The primary benefit of using market measures like the interest rate is that economists and policymakers can argue that they are a value-neutral guidepost. If interest rates derive from market forces and open competition, then the decision-maker is simply responding to the free choices made by individuals across billions of transactions. Therefore, policymakers are most likely to use a measure that is in line with prevailing interest rates as a default option.
There are several reasons, however, that market measures have biases that render them inappropriate for long-term decision-making, particularly when questions of the environment and future generations are concerned. Given that both of these factors are in play with nuclear waste repositories, communities may have a compelling case to advocate for the use of lower discount rates, which would usually translate into more up-front payments and investments.
Consider the environment. Market systems rarely account for environmental damage. Companies are not charged for emitting carbon dioxide into the air or reducing biodiversity, nor does the loss of wilderness spaces or undetected contamination appear in balance sheets. If environmental damage is largely excluded from market systems, why should we trust that a measure derived from financial markets is capable of safeguarding natural systems?
Moreover, discount rates assume that the future will be more abundant than the present: more money, more technology, more ideas. This may be true of the financial system—it’s debatable—but the same logic does not hold for environmental systems. Getting richer will not mean that there are more beautiful wilderness areas to preserve. More technology cannot regrow a glacier that has melted. Environmental goods, in short, tend to become more scarce over time, rather than more abundant, and their restoration operates over decades or centuries, not months or years.
Inheritance decisions also reveal that when many people think about the world they want to leave for their grandchildren, they discount the future much less than market rates. We know this by looking at how many people plan their estates to provide for future generations, often sacrificing their own desires in the present for the benefit of their heirs. Even if they do not know the concept of a discount rate, their actions reveal that they value the future nearly as much as they value the present. This may be irrational to an economist, but it reflects ethical values many people have that suggest it is appropriate to act now to leave a better future to others, and not just assume that since they are projected to be wealthier (according to currently prevailing assumptions and models), things will work out for them.

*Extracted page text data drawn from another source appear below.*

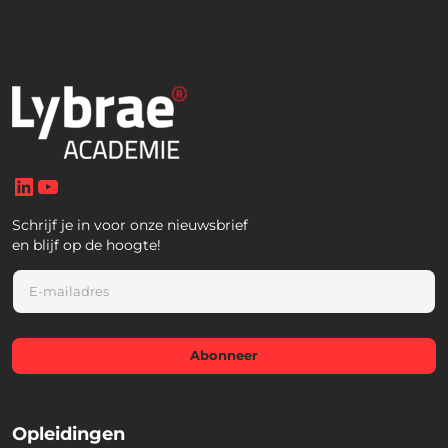
LinkedIn
YouTube
Schrijf je in voor onze nieuwsbrief
en blijf op de hoogte!
E
m
a
i
l
Abonneer
*
Opleidingen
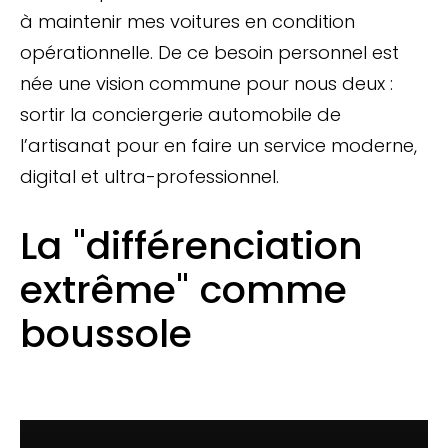
à maintenir mes voitures en condition
opérationnelle. De ce besoin personnel est
née une vision commune pour nous deux :
sortir la conciergerie automobile de
l’artisanat pour en faire un service moderne,
digital et ultra-professionnel.
La "différenciation
extrême" comme
boussole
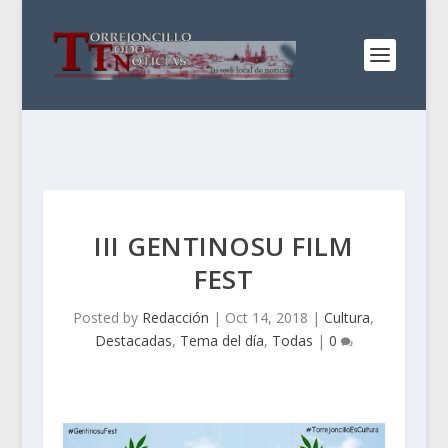
III GENTINOSU FILM
FEST
Posted by
Redacción
|
Oct 14, 2018
|
Cultura
,
Destacadas
,
Tema del día
,
Todas
|
0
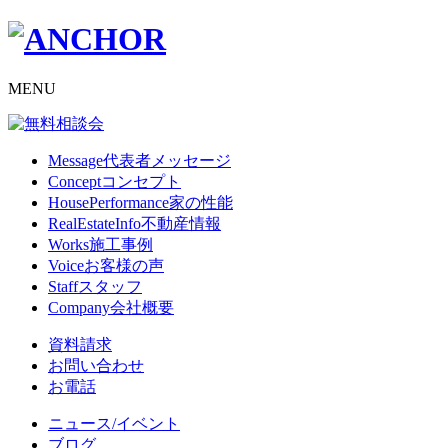
MENU
Message
代表者メッセージ
Concept
コンセプト
HousePerformance
家の性能
RealEstateInfo
不動産情報
Works
施工事例
Voice
お客様の声
Staff
スタッフ
Company
会社概要
資料請求
お問い合わせ
お電話
ニュース/イベント
ブログ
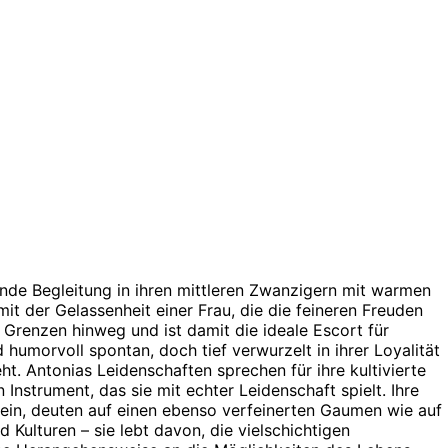
rende Begleitung in ihren mittleren Zwanzigern mit warmen
t der Gelassenheit einer Frau, die die feineren Freuden
 Grenzen hinweg und ist damit die ideale Escort für
d humorvoll spontan, doch tief verwurzelt in ihrer Loyalität
t. Antonias Leidenschaften sprechen für ihre kultivierte
n Instrument, das sie mit echter Leidenschaft spielt. Ihre
wein, deuten auf einen ebenso verfeinerten Gaumen wie auf
 Kulturen – sie lebt davon, die vielschichtigen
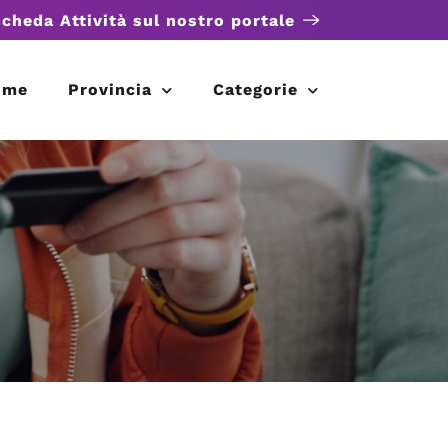
scheda Attività sul nostro portale
ome
Provincia
Categorie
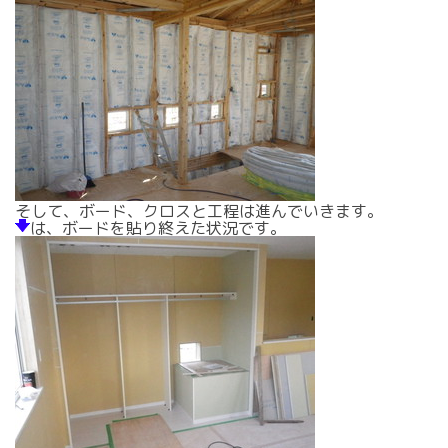
そして、ボード、クロスと工程は進んでいきます。
は、ボードを貼り終えた状況です。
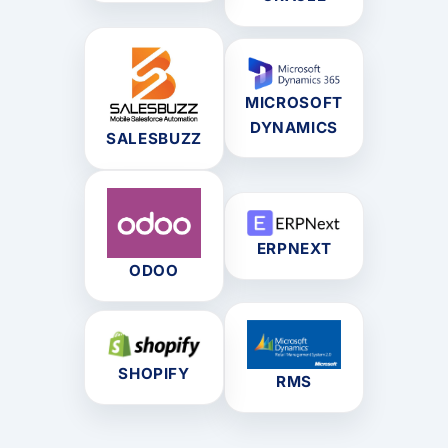
MICROSOFT
DYNAMICS
SALESBUZZ
ERPNEXT
ODOO
SHOPIFY
RMS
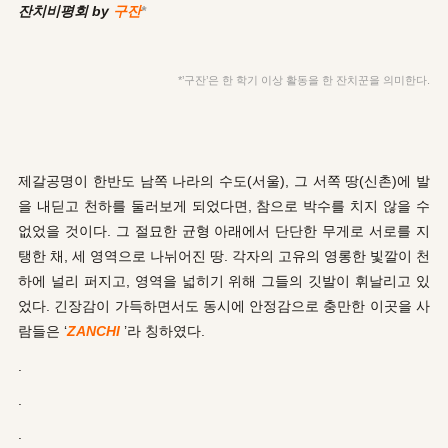
잔치비평회 by
구잔
*
*’구잔’은 한 학기 이상 활동을 한 잔치꾼을 의미한다.
제갈공명이 한반도 남쪽 나라의 수도(서울), 그 서쪽 땅(신촌)에 발
을 내딛고 천하를 둘러보게 되었다면, 참으로 박수를 치지 않을 수
없었을 것이다. 그 절묘한 균형 아래에서 단단한 무게로 서로를 지
탱한 채, 세 영역으로 나뉘어진 땅. 각자의 고유의 영롱한 빛깔이 천
하에 널리 퍼지고, 영역을 넓히기 위해 그들의 깃발이 휘날리고 있
었다. 긴장감이 가득하면서도 동시에 안정감으로 충만한 이곳을 사
람들은 ‘
ZANCHI
’라 칭하였다.
.
.
.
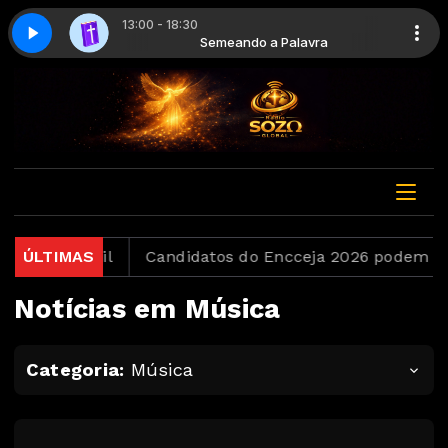
13:00 - 18:30
a palavra - Parte 11
 a Palavra
Semeando a Palavra
Semeando a palavra - Parte 11
ord no Brasil
ÚLTIMAS
Candidatos do Encceja 2026 podem con
Notícias em Música
Categoria:
Música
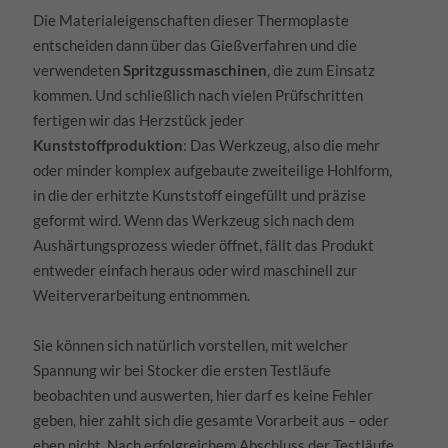
Die Materialeigenschaften dieser Thermoplaste
entscheiden dann über das Gießverfahren und die
verwendeten
Spritzgussmaschinen
, die zum Einsatz
kommen. Und schließlich nach vielen Prüfschritten
fertigen wir das Herzstück jeder
Kunststoffproduktion
: Das Werkzeug, also die mehr
oder minder komplex aufgebaute zweiteilige Hohlform,
in die der erhitzte Kunststoff eingefüllt und präzise
geformt wird. Wenn das Werkzeug sich nach dem
Aushärtungsprozess wieder öffnet, fällt das Produkt
entweder einfach heraus oder wird maschinell zur
Weiterverarbeitung entnommen.
Sie können sich natürlich vorstellen, mit welcher
Spannung wir bei Stocker die ersten Testläufe
beobachten und auswerten, hier darf es keine Fehler
geben, hier zahlt sich die gesamte Vorarbeit aus – oder
eben nicht. Nach erfolgreichem Abschluss der Testläufe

So, there is a major divide between how economists and policymakers assess the future, and how most people do when they think about environmental protection or the welfare of future generations. Economists and policymakers tend to favor high discount rates, on the assumption that the world will continue to get better and richer. Everyday people usually make much more cautious decisions that place a higher value on the future, demonstrating that they prefer lower discount rates.
These tensions can be seen in how today’s leading environmental economist discusses the Greenland Ice Sheet (GIS). If the GIS melts completely, it will raise sea levels around the globe by seven meters, effectively submerging many of the world’s most populous areas. William Nordhaus asked in 2019 if it made sense to take additional action today to prevent this possibility. His conclusion was no. At a 5 percent discount rate, the benefits of saving the GIS were so far in the future that present-day actions were inefficient.5 Communities should debate whether they agree with this economist’s logic; if they do not, it likely means that they favor the use of lower discount rates.

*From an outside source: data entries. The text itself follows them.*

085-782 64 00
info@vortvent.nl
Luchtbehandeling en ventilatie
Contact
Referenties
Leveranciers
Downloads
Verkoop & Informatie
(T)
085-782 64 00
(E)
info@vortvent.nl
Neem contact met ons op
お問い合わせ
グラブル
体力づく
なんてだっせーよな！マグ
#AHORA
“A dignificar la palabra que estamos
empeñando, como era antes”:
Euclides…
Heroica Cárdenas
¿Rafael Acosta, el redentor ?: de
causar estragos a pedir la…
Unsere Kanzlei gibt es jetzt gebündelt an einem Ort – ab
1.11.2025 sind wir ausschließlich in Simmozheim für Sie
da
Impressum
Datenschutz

That’s why this book focuses on imagining the future. If the future really matters to people, then we believe it would aid them to better understand what the future might look like. After all, they already know what the present looks like. How can they weight present and future properly without being able to peer into the latter, even with clouded glasses?
Takeaways
What might members of a community considering a nuclear waste repository do with this information? The first thing is to ask policymakers about what discount rates are being used when calculating the future costs and benefits of the proposed repository and policies that go with it, like benefits packages, environmental remediation funds, and so forth. Second, community members can engage in dialogue with one another and with policymakers about whether the proposed rates reflect their values. It may be the case that using discount rates that are lower than market measures is a more appropriate approach for responsibly implementing a nuclear waste repository that has long-term impacts on the natural world and for future generations.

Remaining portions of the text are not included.